Grillo e gli idoli Putin-Trump: servono uomini forti come loro

jacopo iacoboni

«La politica internazionale ha bisogno di uomini di stato forti come loro (Trump e Putin, nda). Lo considero un beneficio per l’umanità. Putin è quello che dice le cose più sensate in politica estera». Firmato: non un sito anonimo pro M5S; non il braccio destro di Davide Casaleggio. Non Alessandro Di Battista. A dire queste parole è direttamente Beppe Grillo, in un’intervista al Journal du Dimanche.

 La svolta pro Putin del Movimento cinque stelle è ormai un fatto, che potranno negare solo i fan o i teorici della realtà parallela: accanto al rilancio sistematico, sul web filo M5S, della grandezza di Putin (anche da parte di figure ufficiali del Movimento), e dei suoi network; dopo gli incontri con i suoi emissari, anche i più discussi; dopo numerose dichiarazioni di fiancheggiamento politico, che fino a oggi si attestavano sulla formula «la Russia non è un nemico», oppure «basta sanzioni, sono un suicidio per l’Italia»; ecco, dopo tutto questo, ieri, a rompere ogni ritrosia e residuo pudore ha pensato il capo, Beppe Grillo, in un’intervista geopolitica su diverse materie, in cui ha detto tante cose ma, sostanzialmente, colpisce un elogio sfrenato e senza infingimenti di Vladimir Putin, soprattutto, e a seguire di Donald Trump.

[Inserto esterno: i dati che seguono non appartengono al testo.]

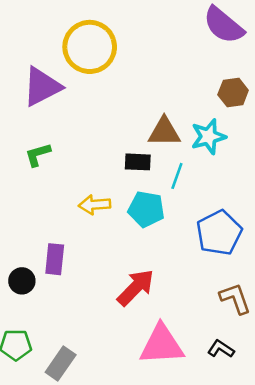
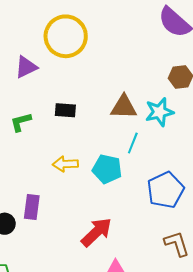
purple triangle: (42, 87) -> (26, 67), size x0.7
black rectangle: (138, 162) -> (65, 110), moved

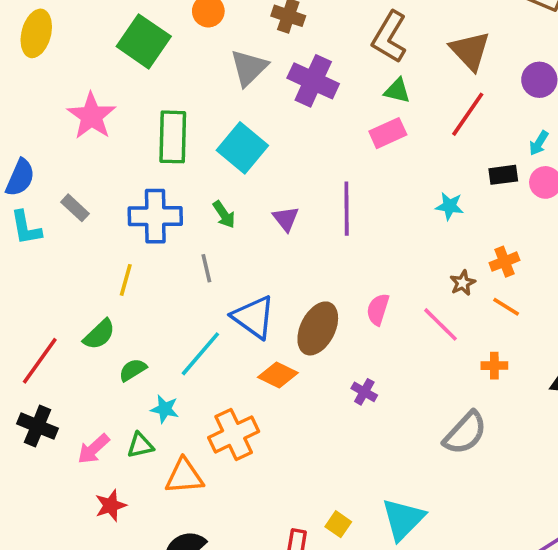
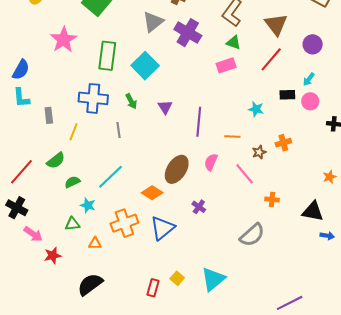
gray rectangle: (75, 208) -> (49, 115), moved, turned 35
purple line: (347, 209) -> (199, 122), moved
orange line: (506, 307) -> (232, 137), moved, turned -35
blue triangle: (254, 317) -> (162, 228), moved, turned 40
pink arrow: (94, 449) -> (33, 234), moved, turned -108
orange triangle: (184, 476) -> (95, 243), size x0.6

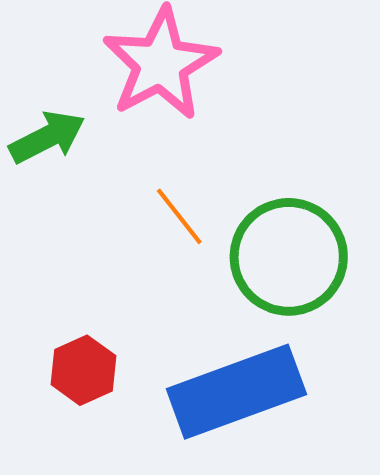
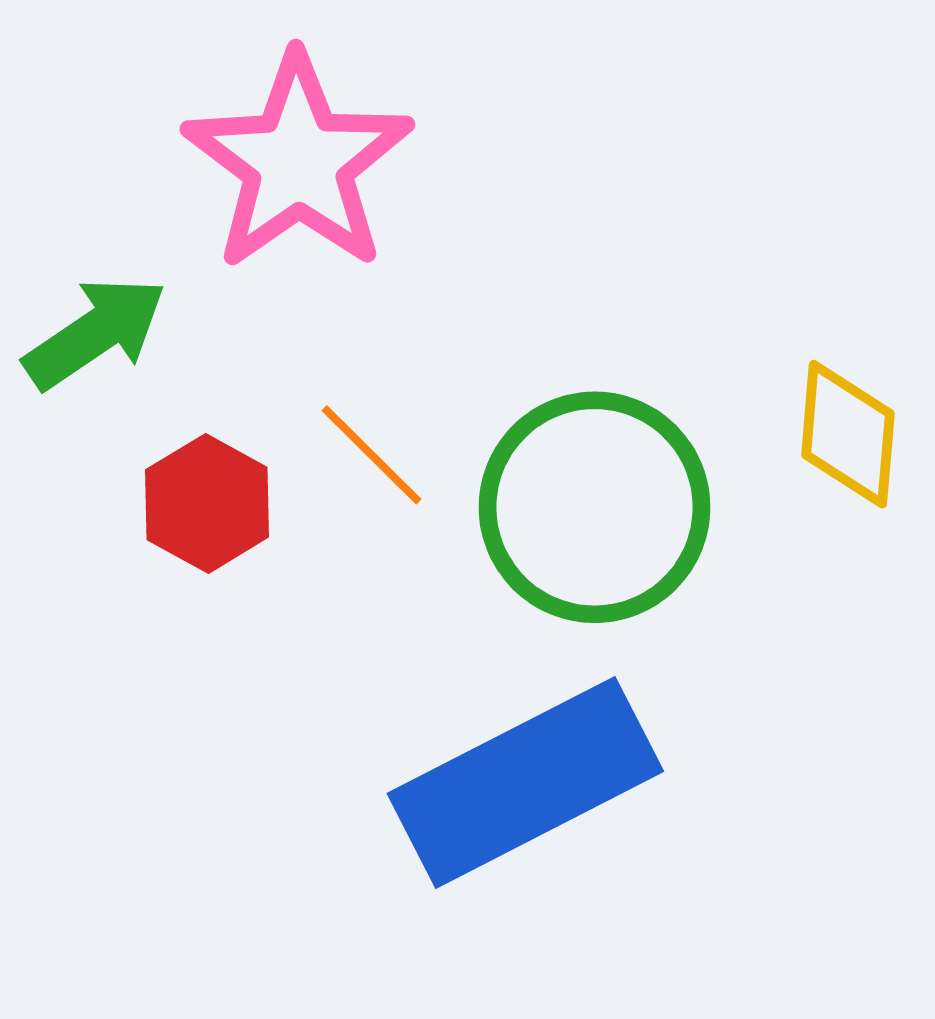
red hexagon: (84, 370) -> (207, 503), moved

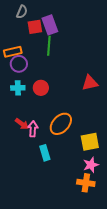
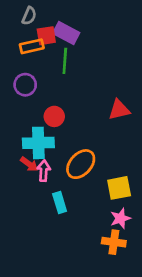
purple rectangle: (50, 25) -> (66, 33), turned -42
orange rectangle: (13, 52) -> (32, 46), moved
cyan cross: (18, 88) -> (38, 143), moved, size x1.6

È il manifesto del trumpgrillismo putiniano del Movimento, di ciò che il Movimento è oggi. Grillo ha provato, come fa assai spesso il suo blog, a etichettare come fake news ciò che non piace, facendo una precisazione pesante come una smentita: «Ci risiamo con i traduttori traditori. Non ho mai detto che servono uomini forti come Trump e Putin, piuttosto ho spiegato come la presenza di due leader politici di grandi Paesi come Usa e Russia predisposti al dialogo è un punto di partenza molto positivo, perché apre a scenari di pace e distensione». A quel punto, mentre già si stava seminando confusione sui social, è intervenuta una delle due autrici dell’intervista. A domanda di Mario Tedeschini Lalli, Camille Neveux ha confermato che l’intervista «è stata riletta e validata» da Grillo e dai suoi. La partita è finita qui. Il testo integrale francese (esibibile in qualunque momento) non lascia dubbi.

 

Grillo, nell’intervista, definisce «un disastro Obama». Esalta il protezionismo di Trump: «Ha detto che le grandi aziende resteranno negli Usa e rilancia le pmi. Sono d’accordo con tutto questo». «Ho letto uno dei suoi libri, in cui dice cose abbastanza sensate, sulla necessità, per esempio, di riportare l’attività economica all’interno degli Stati Uniti. Trump sembra moderato». E siccome Trump in campagna elettorale ripeteva sempre, testualmente, «non credete ai media mainstream, sono disonesti, credete a Internet», Grillo fa surf sulla stessa onda, quella degli «alternative facts», i «fatti alternativi»: «I media hanno deformato il suo punto di vista. La percezione che ne abbiamo è deformata».

 

Alcuni passaggi su Putin lasciano supporre quasi un afflato: «Se Trump ha voglia di avvicinarsi a Putin, di rimettere le cose in sesto, non può non avere il nostro avallo. Due giganti come loro che si parlano è il sogno di tutto il mondo!», si lascia rapire Grillo. E sull’euro, dopo che Di Maio aveva detto che in un referendum voterebbe per uscire, Grillo se ne esce con un’altra cosa ancora: «Sono per un’Europa diversa, dove ogni stato possa adottare il suo sistema fiscale e monetario. Auspico l’euro obbligazione, un euro svalutato del venti per cento per i paesi del sud Europa, la protezione dei nostri prodotti nei confronti di quelli che arrivano dall’estero, una revisione della regola del tre per cento del deficit di bilancio».

 

Sul tappeto, alla fine, resta la domanda più inquietante: perché, e esattamente per quali vie, il M5S – che nacque elogiando Pussy Riot – è finito a idolatrare Putin?